WHAT TO PRODUCE:
Return each line of the data below exactly, omitting any pictures.

INPUT FOR THIS TASK:
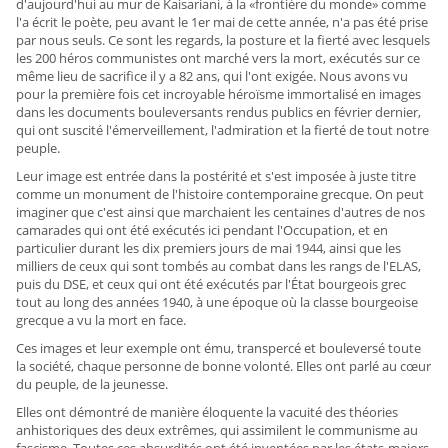
d'aujourd'hui au mur de Kaisariani, à la «frontière du monde» comme
l'a écrit le poète, peu avant le 1er mai de cette année, n'a pas été prise
par nous seuls. Ce sont les regards, la posture et la fierté avec lesquels
les 200 héros communistes ont marché vers la mort, exécutés sur ce
même lieu de sacrifice il y a 82 ans, qui l'ont exigée. Nous avons vu
pour la première fois cet incroyable héroïsme immortalisé en images
dans les documents bouleversants rendus publics en février dernier,
qui ont suscité l'émerveillement, l'admiration et la fierté de tout notre
peuple.
Leur image est entrée dans la postérité et s'est imposée à juste titre
comme un monument de l'histoire contemporaine grecque. On peut
imaginer que c'est ainsi que marchaient les centaines d'autres de nos
camarades qui ont été exécutés ici pendant l'Occupation, et en
particulier durant les dix premiers jours de mai 1944, ainsi que les
milliers de ceux qui sont tombés au combat dans les rangs de l'ELAS,
puis du DSE, et ceux qui ont été exécutés par l'État bourgeois grec
tout au long des années 1940, à une époque où la classe bourgeoise
grecque a vu la mort en face.
Ces images et leur exemple ont ému, transpercé et bouleversé toute
la société, chaque personne de bonne volonté. Elles ont parlé au cœur
du peuple, de la jeunesse.
Elles ont démontré de manière éloquente la vacuité des théories
anhistoriques des deux extrêmes, qui assimilent le communisme au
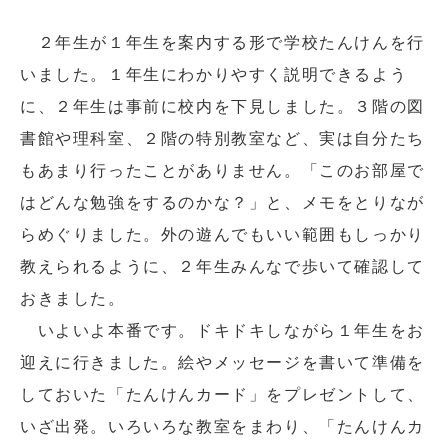
２年生が１年生を案内する形で学校たんけんを行
いました。１年生にわかりやすく説明できるよう
に、２年生は事前に校内を下見しました。３階の図
書館や理科室、２階の特別教室など、実は自分たち
もあまり行ったことがありません。「このお部屋で
はどんな勉強をするのかな？」と、メモをとりなが
らめぐりました。外の遊んでもいい範囲もしっかり
教えられるように、２年生みんなで歩いて確認して
おきました。
いよいよ本番です。ドキドキしながら１年生をお
迎えに行きました。絵やメッセージを書いて準備を
しておいた「たんけんカード」をプレゼントして、
いざ出発。いろいろな教室をまわり、「たんけんカ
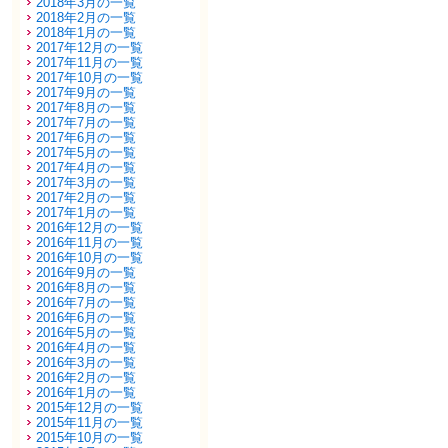
2018年3月の一覧
2018年2月の一覧
2018年1月の一覧
2017年12月の一覧
2017年11月の一覧
2017年10月の一覧
2017年9月の一覧
2017年8月の一覧
2017年7月の一覧
2017年6月の一覧
2017年5月の一覧
2017年4月の一覧
2017年3月の一覧
2017年2月の一覧
2017年1月の一覧
2016年12月の一覧
2016年11月の一覧
2016年10月の一覧
2016年9月の一覧
2016年8月の一覧
2016年7月の一覧
2016年6月の一覧
2016年5月の一覧
2016年4月の一覧
2016年3月の一覧
2016年2月の一覧
2016年1月の一覧
2015年12月の一覧
2015年11月の一覧
2015年10月の一覧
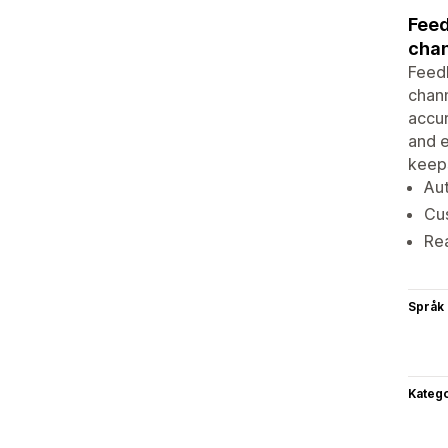
Feed
chan
FeedI
chann
accur
and e
keeps
Au
Cus
Rea
Språk
Katego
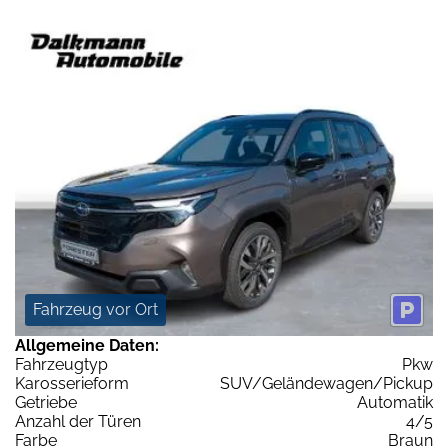
Fahrzeug vor Ort
Allgemeine Daten:
Fahrzeugtyp
Pkw
Karosserieform
SUV/Geländewagen/Pickup
Getriebe
Automatik
Anzahl der Türen
4/5
Farbe
Braun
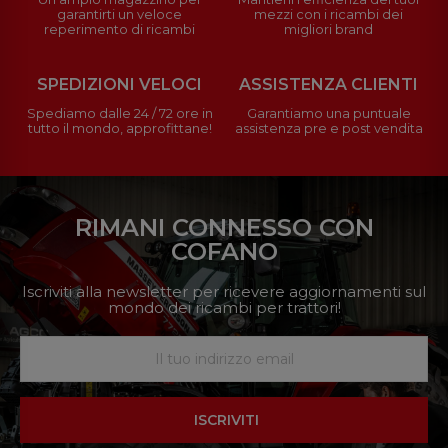
garantirti un veloce
mezzi con i ricambi dei
reperimento di ricambi
migliori brand
SPEDIZIONI VELOCI
ASSISTENZA CLIENTI
Spediamo dalle 24 / 72 ore in
Garantiamo una puntuale
tutto il mondo, approfittane!
assistenza pre e post vendita
RIMANI CONNESSO CON
COFANO
Iscriviti alla newsletter per ricevere aggiornamenti sul
mondo dei ricambi per trattori!
ISCRIVITI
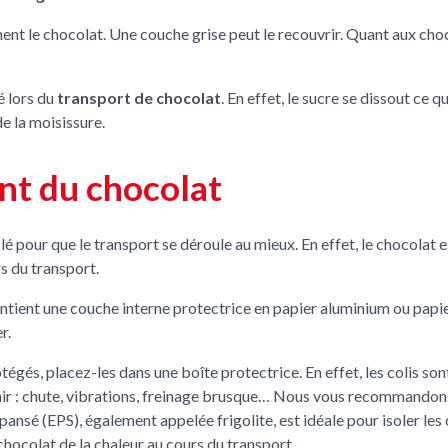
t le chocolat. Une couche grise peut le recouvrir. Quant aux chocol
é lors du
transport de chocolat
. En effet, le sucre se dissout ce 
e la moisissure.
nt du chocolat
 pour que le transport se déroule au mieux. En effet, le chocolat es
s du transport.
ntient une couche interne protectrice en papier aluminium ou papie
r.
égés, placez-les dans une boîte protectrice. En effet, les colis s
ir : chute, vibrations, freinage brusque… Nous vous recommandons a
ansé (EPS), également appelée frigolite, est idéale pour isoler le
hocolat de la chaleur au cours du transport.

TASK RESULT:
d'aujourd'hui au mur de Kaisariani, à la «frontière du monde» comme
l'a écrit le poète, peu avant le 1er mai de cette année, n'a pas été prise
par nous seuls. Ce sont les regards, la posture et la fierté avec lesquels
les 200 héros communistes ont marché vers la mort, exécutés sur ce
même lieu de sacrifice il y a 82 ans, qui l'ont exigée. Nous avons vu
pour la première fois cet incroyable héroïsme immortalisé en images
dans les documents bouleversants rendus publics en février dernier,
qui ont suscité l'émerveillement, l'admiration et la fierté de tout notre
peuple.
Leur image est entrée dans la postérité et s'est imposée à juste titre
comme un monument de l'histoire contemporaine grecque. On peut
imaginer que c'est ainsi que marchaient les centaines d'autres de nos
camarades qui ont été exécutés ici pendant l'Occupation, et en
particulier durant les dix premiers jours de mai 1944, ainsi que les
milliers de ceux qui sont tombés au combat dans les rangs de l'ELAS,
puis du DSE, et ceux qui ont été exécutés par l'État bourgeois grec
tout au long des années 1940, à une époque où la classe bourgeoise
grecque a vu la mort en face.
Ces images et leur exemple ont ému, transpercé et bouleversé toute
la société, chaque personne de bonne volonté. Elles ont parlé au cœur
du peuple, de la jeunesse.
Elles ont démontré de manière éloquente la vacuité des théories
anhistoriques des deux extrêmes, qui assimilent le communisme au
２年生が１年生を案内する形で学校たんけんを行
いました。１年生にわかりやすく説明できるよう
に、２年生は事前に校内を下見しました。３階の図
書館や理科室、２階の特別教室など、実は自分たち
もあまり行ったことがありません。「このお部屋で
はどんな勉強をするのかな？」と、メモをとりなが
らめぐりました。外の遊んでもいい範囲もしっかり
教えられるように、２年生みんなで歩いて確認して
おきました。
いよいよ本番です。ドキドキしながら１年生をお
迎えに行きました。絵やメッセージを書いて準備を
しておいた「たんけんカード」をプレゼントして、
いざ出発。いろいろな教室をまわり、「たんけんカ
2018年3月の一覧
2018年2月の一覧
2018年1月の一覧
2017年12月の一覧
2017年11月の一覧
2017年10月の一覧
2017年9月の一覧
2017年8月の一覧
2017年7月の一覧
2017年6月の一覧
2017年5月の一覧
2017年4月の一覧
2017年3月の一覧
2017年2月の一覧
2017年1月の一覧
2016年12月の一覧
2016年11月の一覧
2016年10月の一覧
2016年9月の一覧
2016年8月の一覧
2016年7月の一覧
2016年6月の一覧
2016年5月の一覧
2016年4月の一覧
2016年3月の一覧
2016年2月の一覧
2016年1月の一覧
2015年12月の一覧
2015年11月の一覧
2015年10月の一覧
Feed
chan
FeedI
chann
accur
and e
keeps
Au
Cus
Rea
Språk
Katego
Fahrzeug vor Ort
Allgemeine Daten:
Fahrzeugtyp
Pkw
Karosserieform
SUV/Geländewagen/Pickup
Getriebe
Automatik
Anzahl der Türen
4/5
Farbe
Braun
garantirti un veloce
mezzi con i ricambi dei
reperimento di ricambi
migliori brand
SPEDIZIONI VELOCI
ASSISTENZA CLIENTI
Spediamo dalle 24 / 72 ore in
Garantiamo una puntuale
tutto il mondo, approfittane!
assistenza pre e post vendita
RIMANI CONNESSO CON
COFANO
Iscriviti alla newsletter per ricevere aggiornamenti sul
mondo dei ricambi per trattori!
ISCRIVITI
t le chocolat. Une couche grise peut le recouvrir. Quant aux chocol
é lors du
transport de chocolat
. En effet, le sucre se dissout ce 
e la moisissure.
nt du chocolat
 pour que le transport se déroule au mieux. En effet, le chocolat es
s du transport.
ntient une couche interne protectrice en papier aluminium ou papie
r.
égés, placez-les dans une boîte protectrice. En effet, les colis s
ir : chute, vibrations, freinage brusque… Nous vous recommandons a
ansé (EPS), également appelée frigolite, est idéale pour isoler le
hocolat de la chaleur au cours du transport.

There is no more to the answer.